The restaurants and shops operate on European time, the shops close for lunch for an hour or two and restaurants serve lunch until about 3:00 and then close until 7:00 or 8:00 for dinner. It takes a bit of getting used to. The shops seems very stylish after the Mother Hubbard dresses that are worn all over Vanuatu. The women of French descent have style, and all the women cruisers are eyeing their high heels and their stylish clothing and makeup and feeling a bit inadequate. I would love to buy a pair of heels, but can’t imagine myself tottering around in them, my feet would kill me and I would probably catch them on the toe rail as I tried to get off the boat and go headfirst into the water. I can’t imagine walking down the dock with them on.
The aquarium was great, we really enjoyed it the great variety of fish and informative exhibits. Fortunately the signage was in French, English and Japanese so we were able to learn about the aquatic life. They had a great display on mangroves and their ecosystem. The zoological gardens had lots of beautiful birds and as much as I hate seeing caged animals I know I would never have seen these birds if I did not see them in this setting. The park was huge and we could have walked around for hours. Getting a cultural fix has been a nice change from beaches and snorkeling.

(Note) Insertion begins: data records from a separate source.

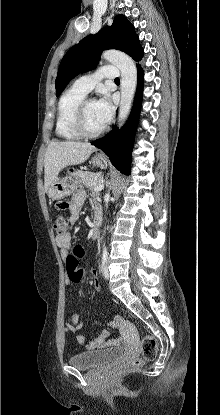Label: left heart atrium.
Returning a JSON list of instances; mask_svg holds the SVG:
<instances>
[{"mask_svg": "<svg viewBox=\"0 0 220 415\" xmlns=\"http://www.w3.org/2000/svg\"><path fill=\"white\" fill-rule=\"evenodd\" d=\"M95 110L99 120L103 125L111 120L113 115V106L107 93L104 92L102 96L95 102Z\"/></svg>", "mask_w": 220, "mask_h": 415, "instance_id": "39dd6f15", "label": "left heart atrium"}]
</instances>
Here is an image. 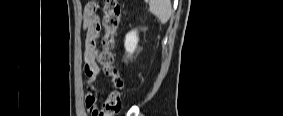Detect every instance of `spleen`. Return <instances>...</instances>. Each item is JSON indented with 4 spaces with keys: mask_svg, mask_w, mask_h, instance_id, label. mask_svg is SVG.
<instances>
[{
    "mask_svg": "<svg viewBox=\"0 0 283 116\" xmlns=\"http://www.w3.org/2000/svg\"><path fill=\"white\" fill-rule=\"evenodd\" d=\"M149 11L158 18L161 24L167 23L172 14L170 0H151Z\"/></svg>",
    "mask_w": 283,
    "mask_h": 116,
    "instance_id": "1",
    "label": "spleen"
}]
</instances>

I would like to leave this anchorage and visit some of the outer anchorages but I am not sure I can convince Barry that we should do that. He is really focused on watching the weather and being ready to leave for Australia when a good window becomes apparent. It should be an 8-10 day passage to Coffs Harbour our intended point of entry into Australia. I cleaned the hull yesterday so I hope we don’t stay here too much longer, I don’t want to do it again.
We are socializing with new and old friends, boats tend to go several ways from here. We have buddies that are going back to New Zealand and Fiji as well as on to Australia. We also made contact with a fellow that we met in Apia, Samoa over 2 years ago that lives here. He invited us to his home for dinner and served us venison, it was delicious. He speaks very little English so Barry and I practiced our French on him until his wife showed up. Her English was better than my French so we got along very nicely although we did continue to try and speak French to include Marcos.